STEER: Assessing the Economic Rationality of Large Language Models

Narun Raman,Taylor Lundy,Samuel Amouyal,Yoav Levine,Kevin Leyton-Brown,Moshe Tennenholtz
2024-05-29
Abstract:There is increasing interest in using LLMs as decision-making "agents." Doing so includes many degrees of freedom: which model should be used; how should it be prompted; should it be asked to introspect, conduct chain-of-thought reasoning, etc? Settling these questions -- and more broadly, determining whether an LLM agent is reliable enough to be trusted -- requires a methodology for assessing such an agent's economic rationality. In this paper, we provide one. We begin by surveying the economic literature on rational decision making, taxonomizing a large set of fine-grained "elements" that an agent should exhibit, along with dependencies between them. We then propose a benchmark distribution that quantitatively scores an LLMs performance on these elements and, combined with a user-provided rubric, produces a "STEER report card." Finally, we describe the results of a large-scale empirical experiment with 14 different LLMs, characterizing the both current state of the art and the impact of different model sizes on models' ability to exhibit rational behavior.

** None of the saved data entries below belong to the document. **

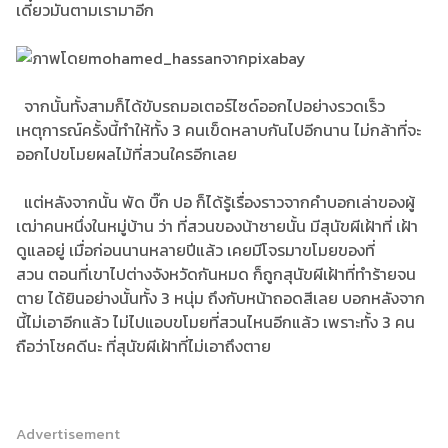
เดี๋ยวมันตามเรามาอีก
จากนั้นทั้งสามก็ได้ขับรถมอเตอร์ไซด์ออกไปอย่างรวดเร็ว
เหตุการณ์ครั้งนี้ทำให้ทั้ง 3 คนเข็ดหลาบกันไปอีกนาน ไม่กล้าที่จะ
ออกไปขโมยผลไม้ที่สวนใครอีกเลย
แต่หลังจากนั้น พัด บิ๊ก ปอ ก็ได้รู้เรื่องราวจากคำบอกเล่าของผู้
เฒ่าคนหนึ่งในหมู่บ้าน ว่า ที่สวนของน้าชายนั้น มีสุนัขผีเฝ้าที่ เฝ้า
ดูแลอยู่ เมื่อก่อนนานหลายปีแล้ว เคยมีโจรมาขโมยของที่
สวน ตอนที่เขาไปต่างจังหวัดกันหมด ก็ถูกสุนัขผีเฝ้าที่ทำร้ายจน
ตาย ได้ยินอย่างนั้นทั้ง 3 หนุ่ม ถึงกับหน้าถอดสีเลย บอกหลังจาก
นี้ไม่เอาอีกแล้ว ไม่ไปแอบขโมยที่สวนไหนอีกแล้ว เพราะทั้ง 3 คน
ถือว่าโชคดีนะ ที่สุนัขผีเฝ้าที่ไม่เอาถึงตาย
Advertisement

Computation and Language,General Economics
What problem does this paper attempt to address?
The paper attempts to address the issue of evaluating the economic rationality of large language models (LLMs) when used as decision agents. Specifically, the researchers face the following key questions: 1. **Choosing the right model**: How to select the most suitable LLM to perform specific decision tasks? 2. **Designing effective prompts**: How to optimize the performance of LLMs through prompting, such as whether chain-of-thought reasoning is needed? 3. **Evaluating economic rationality**: How to systematically assess the performance of an LLM in various economic decision tasks to ensure its behavior is reliable and trustworthy? To answer these questions, the paper proposes a benchmark framework named STEER (Systematic and Tuneable Evaluation of Economic Rationality). The main contributions of the STEER framework include: - **Classification of elements of economic rationality**: The paper first provides a detailed classification of economic rationality, defining 64 specific "rationality elements" that cover various aspects from basic mathematical abilities to decision-making in complex multi-agent environments. - **Generation and validation of test questions**: Based on the above classification, the researchers generated a large number of multiple-choice questions and ensured the quality and accuracy of these questions through manual validation. - **STEER report card**: Using the STEER framework, detailed report cards can be generated to evaluate the performance of different LLMs in various decision tasks, including the impact of factors such as model size, self-explanation, and few-shot prompting on performance. Through this systematic evaluation method, the researchers hope to provide a reliable assessment standard for the application of LLMs in the field of economic decision-making, thereby promoting further development in this area.